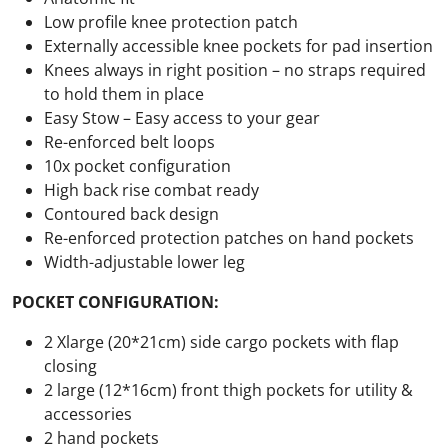
Low profile knee protection patch
Externally accessible knee pockets for pad insertion
Knees always in right position – no straps required
to hold them in place
Easy Stow – Easy access to your gear
Re-enforced belt loops
10x pocket configuration
High back rise combat ready
Contoured back design
Re-enforced protection patches on hand pockets
Width-adjustable lower leg
POCKET CONFIGURATION:
2 Xlarge (20*21cm) side cargo pockets with flap
closing
2 large (12*16cm) front thigh pockets for utility &
accessories
2 hand pockets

[WHAT YOU NEED TO DO]
Exactly the lines from the one containing "Contoured back design" through the end of the records above are to be printed, and no others.

[EXERCISE RESPONSE]
Contoured back design
Re-enforced protection patches on hand pockets
Width-adjustable lower leg
POCKET CONFIGURATION:
2 Xlarge (20*21cm) side cargo pockets with flap
closing
2 large (12*16cm) front thigh pockets for utility &
accessories
2 hand pockets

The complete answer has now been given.